“Ve Allah’ın davası için, O’nun yolunda gösterilmesi gereken en zorlu, en üstün çabalara girişin; (mesajına muhatap ve taşıyıcı olarak) sizi seçen ve din konusunda üzerinize bir zorluk, bir güçlük yüklemeyen O’dur: (ve size) atanız İbrahim’in inancını (izlemeyi öneren de O). Elçi’nin sizin önünüzde ve sizin de tüm insanlığın önünde gerçeğe tanık olmanız için geçmiş çağlarda da, bu ilahi mesajda da, sizi “kendilerini yürekten Allaha teslim edenler” diye isimlendiren O’dur. Öyleyse, salatta devamlı ve duyarlı olun, arınmak için verilmesi gerekeni verin ve sımsıkı Allah’a bağlanın. Sizin gerçek Efendiniz O’dur; ne üstün, ne yüce Efendi; ne üstün, ne yüce Yardımcı!”<22-Hacc/78>

irçok insan var ki, orta ve ileri yaşlarına kadar belki düzenli/düzensiz oruç tutmuş, düzenli/düzensiz Cumalara gitmiş (bazıları üç haftada bir Cumaya giderek durumu kurtarmayı düşünüyor..); bayram namazlarını genelde kaçırmamış fakat beş vakit namaza bir türlü alışamamıştır. Bir kısım insanımızda belki hiç namaz kılmamıştır. Muhtemelen İslam’ın öngördüğü yaşam tarzı ile dünyeviliğin öngördüğü yaşam tarzı arasında gidip gelmektedir çoğu kimse. Neyin gerçekten dinde önemli umde olduğu, neyin kültür olduğu; neyin dine uygun olduğu ve neyin uymadığı konusunda kafası hayli karışık. (Günümüzdeki tartışmalar düşünüldüğünde kafaların karışık olması da gayet normal.) Bir şekilde bu iç çekişmesini halletse veya baskılasa ve böylece beş vakit namaza niyetlense, önüne geçmiş namazların kazası gibi büyük bir ödev çıkarılıyor. Ayrıca her vaktin namazının yanına eklenen nafileler (sünnet namazlar) zorunluluk olarak konuyor. Eğer bu güçlüğü aşabilir ve namazını kılma alışkanlığı kazanabilirse; o da herkesin yaptığını yapıyor ve rekatları çoğaltıp içeriği zayıflatıyor. Yani astarından kesip yüzüne yamıyor. Ne yazık ki insanımız dünya işlerine ayırdığı profesyonel yaklaşımını ve amatör hevesini dinin emirleri noktasında pek esirgemektedir. Ve bu alanda yaşanan kafa karışıklığını; veya Müslüman dünyasının içinde bulunduğu hali; vaya dindar camia içindeki şarlatanların din istismarını; veya tek-tek dindar kimliklerin hatalarını bahane ederek kendilerinin dine soğuk durumlarını sürdürmektedirler. Aslında bu da bir istismar şeklidir ve hesap günü asla mazeret olmayacaktır…

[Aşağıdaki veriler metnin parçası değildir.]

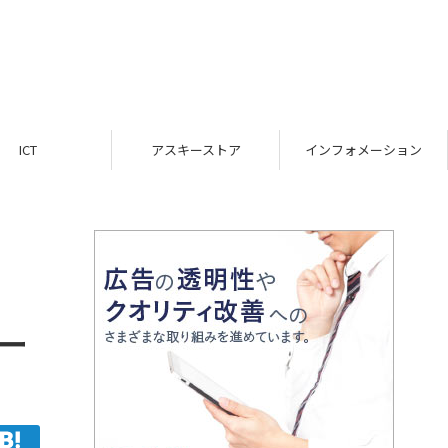
ICT
アスキーストア
インフォメーション
ー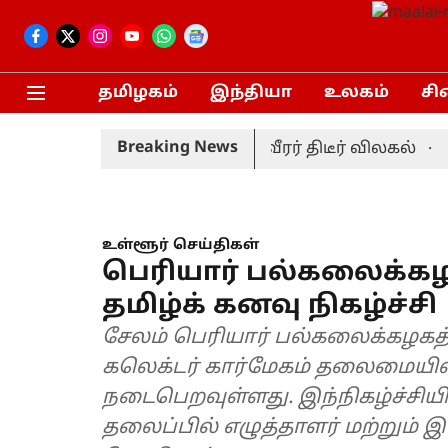
தமிழகம்
இந்தியா
உலகம்
சி
Breaking News
ெஸ்ட் தொடர்: முன்னணி வீரர் திடீர் விலகல்
சிறு
உள்ளூர் செய்திகள்
பெரியார் பல்கலைக்கழ
தமிழ்க் கனவு நிகழ்ச்சி
சேலம் பெரியார் பல்கலைக்கழகத்தில் “மாபெரும் தமிழ் கனவு” நிகழ்ச்சி
கலெக்டர் கார்மேகம் தலைமையில் நாளை காலை 9 மணிக்கு
நடைபெறவுள்ளது. இந்நிகழ்ச்சி
தலைப்பில் எழுத்தாளர் மற்றும் இயக்குநர் பாரதி க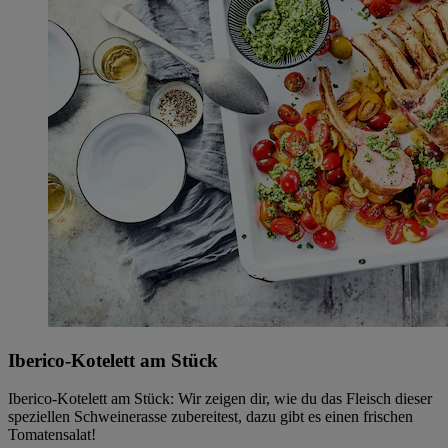
Iberico-Kotelett am Stück
Iberico-Kotelett am Stück: Wir zeigen dir, wie du das Fleisch dieser
speziellen Schweinerasse zubereitest, dazu gibt es einen frischen
Tomatensalat!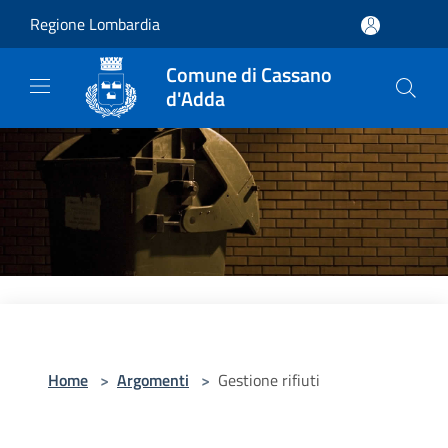
Salta al contenuto principale
Regione Lombardia
Comune di Cassano
d'Adda
Home
>
Argomenti
>
Gestione rifiuti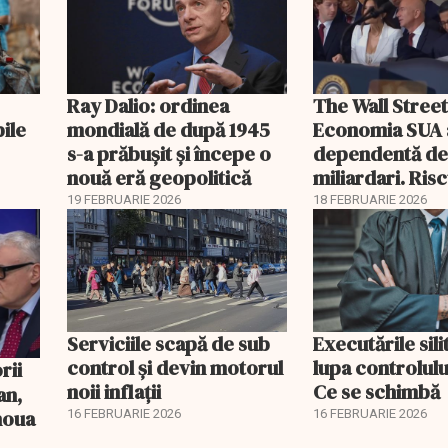
Ray Dalio: ordinea
The Wall Street
bile
mondială de după 1945
Economia SUA 
s-a prăbușit și începe o
dependentă d
nouă eră geopolitică
miliardari. Ris
pentru burse ș
19 FEBRUARIE 2026
18 FEBRUARIE 2026
Serviciile scapă de sub
Executările sili
control și devin motorul
lupa controlului
noii inflații
Ce se schimbă
an,
 noua
16 FEBRUARIE 2026
16 FEBRUARIE 2026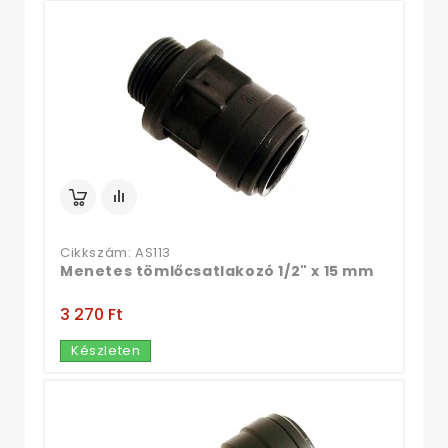
Cikkszám: AS113
Menetes tömlőcsatlakozó 1/2" x 15 mm
3 270 Ft‎
Készleten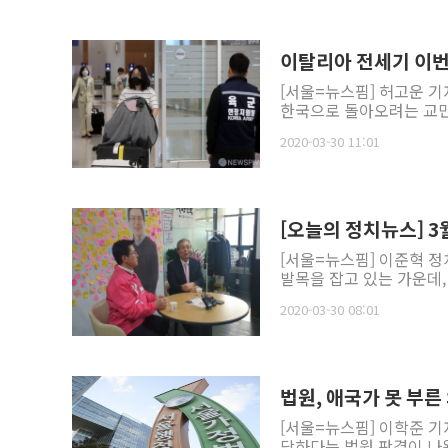
이탈리아 전세기 이번
[서울=뉴스핌] 허고운 기
한국으로 돌아오려는 교민들
2020-03-30 11:01
[오늘의 정치뉴스] 3월
[서울=뉴스핌] 이준혁 정
발목을 잡고 있는 가운데,
2020-03-30 08:01
법원, 애국가 못 부른
[서울=뉴스핌] 이학준 기
당하다는 법원 판결이 나왔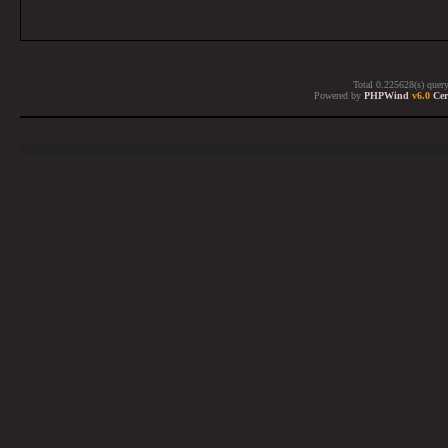
Total 0.225628(s) quer
Powered by
PHPWind
v6.0
Cer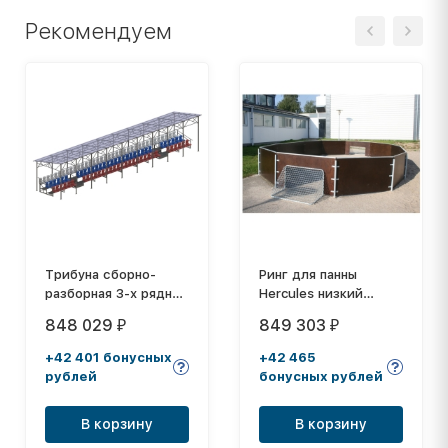
Рекомендуем
Трибуна сборно-
Ринг для панны
разборная 3-х рядная
Hercules низкий
на 100 мест (с
восьмиугольный
848 029
849 303
₽
₽
навесом из
4889
поликарбоната)
+42 401 бонусных
+42 465
СТ-184
рублей
бонусных рублей
В корзину
В корзину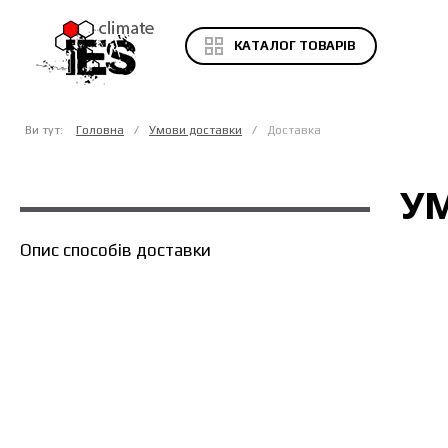
КАТАЛОГ ТОВАРІВ
Ви тут:
Головна
Умови доставки
Доставка
У
Опис способів доставки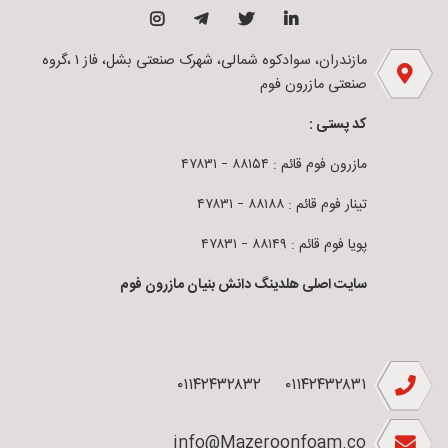
مازندران، سوادکوه شمالی، شهرک صنعتی بشل، فاز ۱ ،گروه
صنعتی مازرون فوم
کد پستی :
مازرون فوم قائم : ۸۸۱۵۴ – ۴۷۸۳۱
تینار فوم قائم : ۸۸۱۸۸ – ۴۷۸۳۱
پویا فوم قائم : ۸۸۱۴۹ – ۴۷۸۳۱
سایت اصلی هلدینگ دانش بنیان مازرون فوم
۰۱۱۴۲۴۳۲۸۳۲
۰۱۱۴۲۴۳۲۸۳۱
info@Mazeroonfoam.co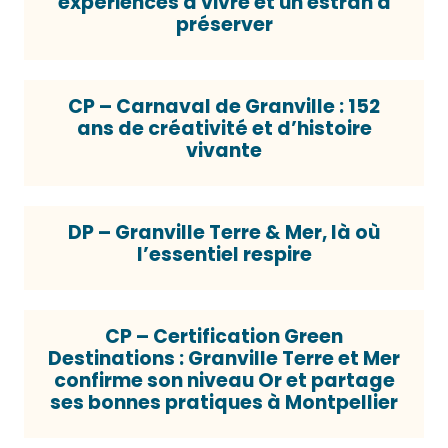
expériences à vivre et un estran à
préserver
CP – Carnaval de Granville : 152
ans de créativité et d’histoire
vivante
DP – Granville Terre & Mer, là où
l’essentiel respire
CP – Certification Green
Destinations : Granville Terre et Mer
confirme son niveau Or et partage
ses bonnes pratiques à Montpellier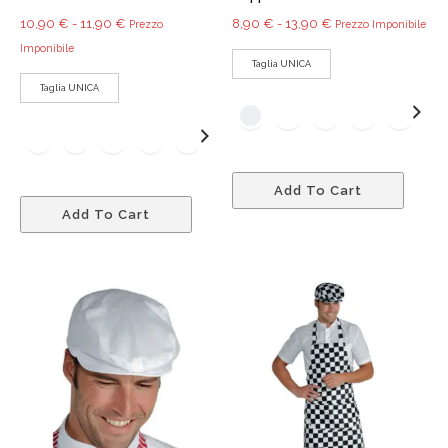
Fascia
Fascia
10,90
€
-
11,90
€
8,90
€
-
13,90
€
Prezzo
Prezzo Imponibile
di
di
Imponibile
Taglia UNICA
prezzo:
prezzo:
Taglia UNICA
da
da
10,90 €
8,90 €
a
a
11,90 €
13,90 €
Quest
Add To Cart
Questo
prodo
Add To Cart
prodotto
ha
ha
più
più
variant
varianti.
Le
Le
opzio
opzioni
poss
possono
esser
essere
scelte
scelte
nella
nella
pagin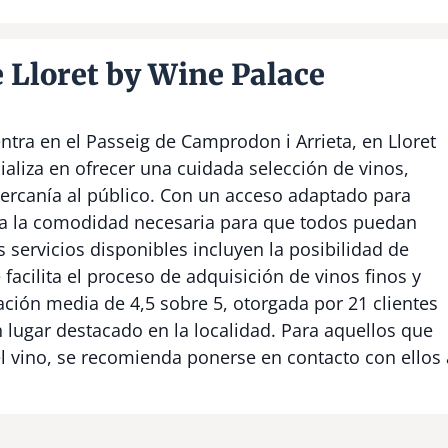
 Lloret by Wine Palace
ntra en el Passeig de Camprodon i Arrieta, en Lloret
ializa en ofrecer una cuidada selección de vinos,
cercanía al público. Con un acceso adaptado para
na la comodidad necesaria para que todos puedan
 servicios disponibles incluyen la posibilidad de
 facilita el proceso de adquisición de vinos finos y
ación media de 4,5 sobre 5, otorgada por 21 clientes
n lugar destacado en la localidad. Para aquellos que
 vino, se recomienda ponerse en contacto con ellos 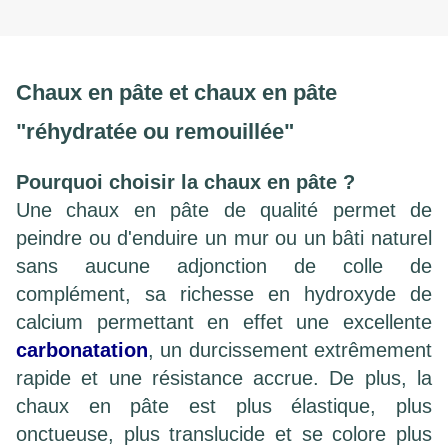
Chaux en pâte
et chaux
en pâte
"réhydratée
ou remouillée"
Pourquoi choisir la chaux en pâte ?
Une chaux en pâte de qualité permet de
peindre ou d'enduire un mur ou un bâti naturel
sans aucune adjonction de colle de
complément, sa richesse en hydroxyde de
calcium permettant en effet une excellente
carbonatation
, un durcissement extrêmement
rapide et une résistance accrue. De plus, la
chaux en pâte est plus élastique, plus
onctueuse, plus translucide et se colore plus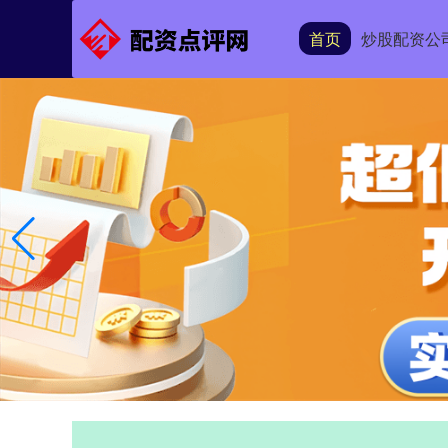
首页
炒股配资公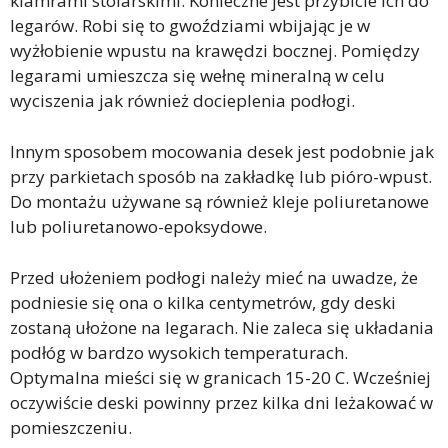
klamrami stolarskimi. Konieczne jest przybicie ich do
legarów. Robi się to gwoździami wbijając je w
wyżłobienie wpustu na krawędzi bocznej. Pomiędzy
legarami umieszcza się wełnę mineralną w celu
wyciszenia jak również docieplenia podłogi.
Innym sposobem mocowania desek jest podobnie jak
przy parkietach sposób na zakładkę lub pióro-wpust.
Do montażu używane są również kleje poliuretanowe
lub poliuretanowo-epoksydowe.
Przed ułożeniem podłogi należy mieć na uwadze, że
podniesie się ona o kilka centymetrów, gdy deski
zostaną ułożone na legarach. Nie zaleca się układania
podłóg w bardzo wysokich temperaturach.
Optymalna mieści się w granicach 15-20 C. Wcześniej
oczywiście deski powinny przez kilka dni leżakować w
pomieszczeniu.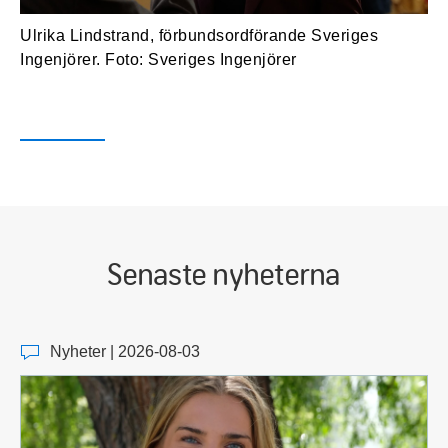
Ulrika Lindstrand, förbundsordförande Sveriges
Ingenjörer. Foto: Sveriges Ingenjörer
Senaste nyheterna
Nyheter | 2026-08-03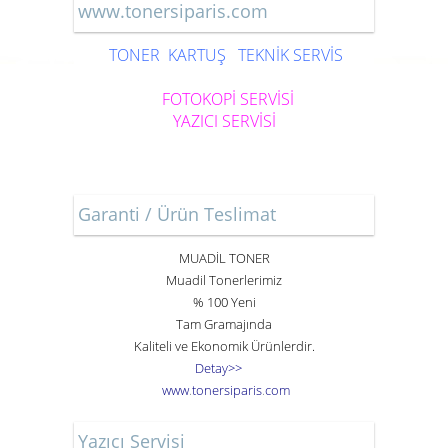
www.tonersiparis.com
TONER
KARTUŞ
TEKNİK SERVİS
FOTOKOPİ SERVİSİ
YAZICI SERVİSİ
Garanti / Ürün Teslimat
MUADİL TONER
Muadil Tonerlerimiz
% 100 Yeni
Tam Gramajında
Kaliteli ve Ekonomik Ürünlerdir.
Detay>>
www
.
toner
siparis
.
com
Yazıcı Servisi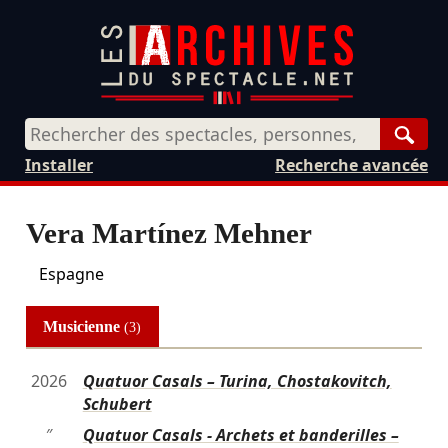
Rech
Installer
Recherche avancée
Vera Martínez Mehner
Espagne
Musicienne
(3)
2026
Quatuor Casals – Turina, Chostakovitch,
Schubert
″
Quatuor Casals - Archets et banderilles –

Geleneksel dini anlayış ibadetleri nicelik olarak çoğaltarak veya lüzumsuz detaylarla uygulamasını zorlaştırarak, içi boşalmış ritüellere dönüştürmektedir. Haksızlık etmeyelim: ibadetlerin elbette ritüel bir yanı vardır ve hatta olmak zorundadır. Ancak ibadetlerin katı ritüel olarak algılanması, kişiye özgünlüğünü hepten yok eder. Belki buna en iyi örnek insanımızın namaz içinde  kendi dilinde ve güncel dualarını yapmaması ve bunun böyle olabileceğini bile bilmemesidir. Bunu yeri gelince tekrar ele alacağım. Bu yazıda ibadetlerin orijinal hallerini ortaya koymaya ve nasıl olup da kişiyi dönüştürmeyen, yasak savma kabilinden yapılan, bir çeşit günah çıkarma veya sadece dindarlık tatmini üreten seremonilere dönüştüğünü  ele almaya çalışacağım. Her yazın çalışmamda olduğu gibi bunu önce kendim için yapmak istediğimi belirtmeliyim. Bir şekilde karşılaştığım sorunlara ve sorulara kendi cevabımı üretmek gayretindeyim. Önce Abdesti ele alacağım. Daha sonra, Namaz, Oruç, Hacc gibi ibadetlerde önümüze çıkarılan zorluklara ve bunların nasıl ibadetin içini boşalttığını ele almak istiyorum.

Abdestin Zorlaştırılması

Abdest de tıpkı namaz gibi önceki ümmetlerden beri bilinen ibadet uygulamasıydı. Yahudiler de namaz için abdest alıyorlardı. Namaz farz olmadan evvel de Allah Resulü namaz kılıyordu ve tabi ki bunun için abdest alıyordu. Nisa 43 ayeti Maide suresinden çok önce inmiş ve Yahudilerin yaptığı gibi bir abdesti tarif etmektedir. Yani kendinden önceki vahyi destekliyor…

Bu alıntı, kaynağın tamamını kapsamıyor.